Para ajudar profissionais e gestores de saúde com informações qualificadas, o grupo produziu um site , o podcast Conversando sobre e um canal do Youtube com vídeos sobre a pesquisa. Alémd isso, organizou o curso "Lendo, Entendendo e Apresentando Dados em Saúde Pública (Data Literacy), ministrado em Fevereiro de 2021, pela USP. Também foi desenvolvido um aplicativo sobre mortalidade e tendência em IG.
No momento, os pesquisadores estão mapeando as tendências de 2020, ano que em que a pandemia de COVID-19 resultou em interrupções variáveis ao cuidado perinatal, com a suspensão de consultas pré-natais, a redução e o deslocamento de leitos obstétricos de referência e riscos de infecção pelo coronavírus para mulheres e famílias na admissão hospitalar geral.
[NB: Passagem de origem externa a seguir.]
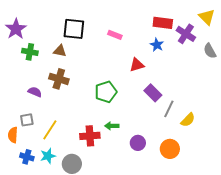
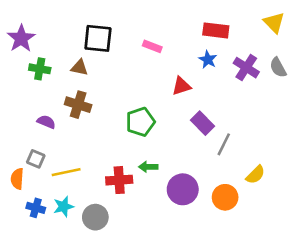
purple cross: (186, 34) -> (246, 68), moved
gray square: (27, 120) -> (36, 159), turned 32
yellow semicircle: (188, 120) -> (256, 175), moved
yellow line: (50, 130) -> (66, 172), turned 45
purple circle: (138, 143) -> (183, 189), size x1.5

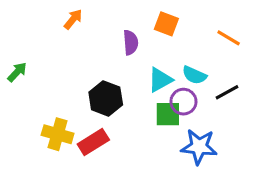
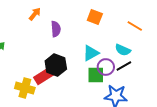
purple semicircle: (131, 43) -> (56, 29), moved
cyan semicircle: (194, 75) -> (123, 50), moved
black line: (227, 92) -> (124, 66), moved
red rectangle: (93, 142) -> (44, 76), moved

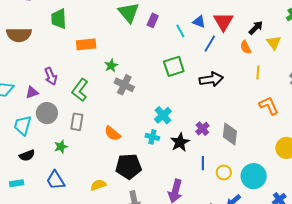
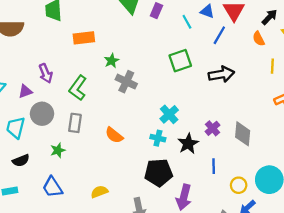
black pentagon: (129, 166) -> (159, 173), moved
yellow circle: (224, 172) -> (239, 185), moved

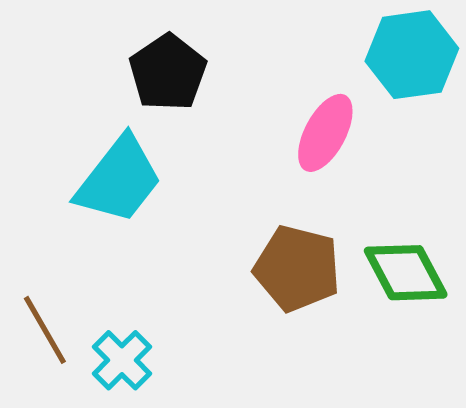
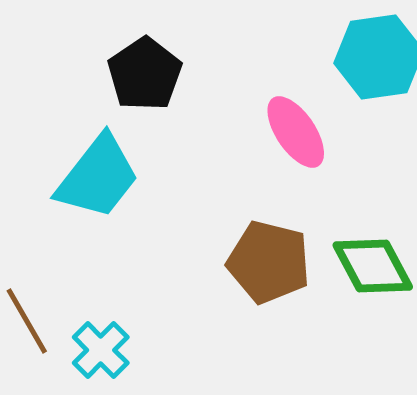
pink ellipse: (325, 133) -> (296, 132), turned -62

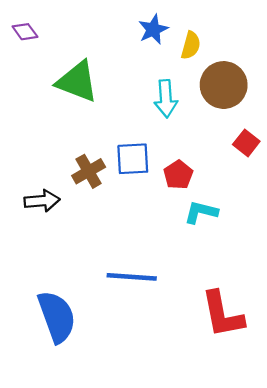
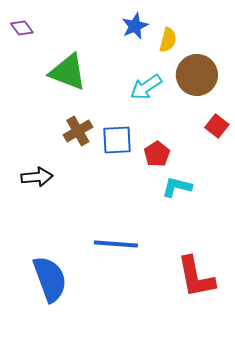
cyan arrow: (166, 99) -> (146, 87), turned 60
brown cross: (89, 171) -> (78, 131), moved

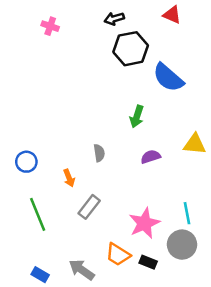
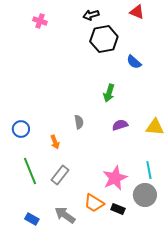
blue semicircle: (168, 78) -> (134, 62), size x0.6
yellow triangle: (195, 144) -> (155, 127), moved
gray rectangle: (89, 207) -> (60, 175), moved

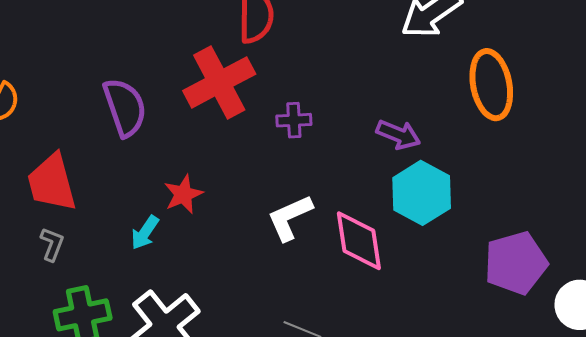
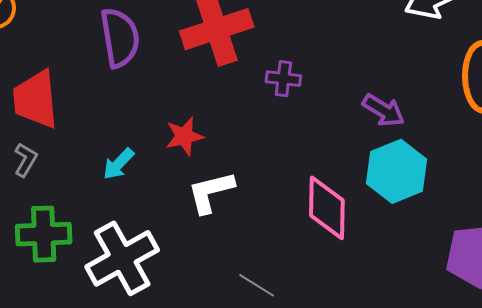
red star: (183, 194) -> (184, 136), moved
white L-shape: (290, 218) -> (211, 192), moved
O projeto coordenado pela professora Carmen Diniz foi financiado no âmbito da Grand Challenges Explorations, uma chamada conjunta, resultado de parceria firmada entre o CNPq, o Ministério da Saúde (MS), o Conselho Nacional das Fundações Estaduais de Amparo à Pesquisa (CONFAP), as Fundações Estaduais de Amparo à Pesquisa (FAPs) e a Fundação Bill & Melinda Gates (FBMG). A pesquisa foi desenvolvida em parceria com a gerência do SINASC da Secretaria Municipal de Saúde de São Paulo, representada por Eliana Bonilha , e contou com a colaboração de gestores, cientistas de dados, gestores, e movimentos sociais.
A Chamada foi parte de iniciativa criada pela Fundação Gates em 2010, para a integração do conhecimento na área de nascimento, crescimento e desenvolvimento saudáveis. O principal objetivo era o de se utilizar as ferramentas de ciência de dados para o desenvolvimento de ferramentas que permitissem a compreensão dos fatores de risco que contribuem para desfechos inadequados em partos prematuros, crescimento infantil incerto e desenvolvimento neurocognitivo comprometido.
Por meio da Grand Challenges Explorations Brasil, os parceiros da Chamada compartilharam do objetivo de apostar e de investir na crescente experiência do Brasil em ciência de dados, epidemiologia e em saúde pública, para enfrentar os principais problemas em saúde materno-infantil de nosso tempo. O tema da edição da chamada foi “Ciência de dados para melhorar a saúde materno-infantil do Brasil”. A Chamada buscou propostas inovadoras que usassem ciência de dados e modelagens para entender os principais fatores que impactam a saúde materna e o desenvolvimento infantil no Brasil. A ideia era que os projetos financiados ajudassem os gestores a definir melhores políticas públicas e intervenções nessa área.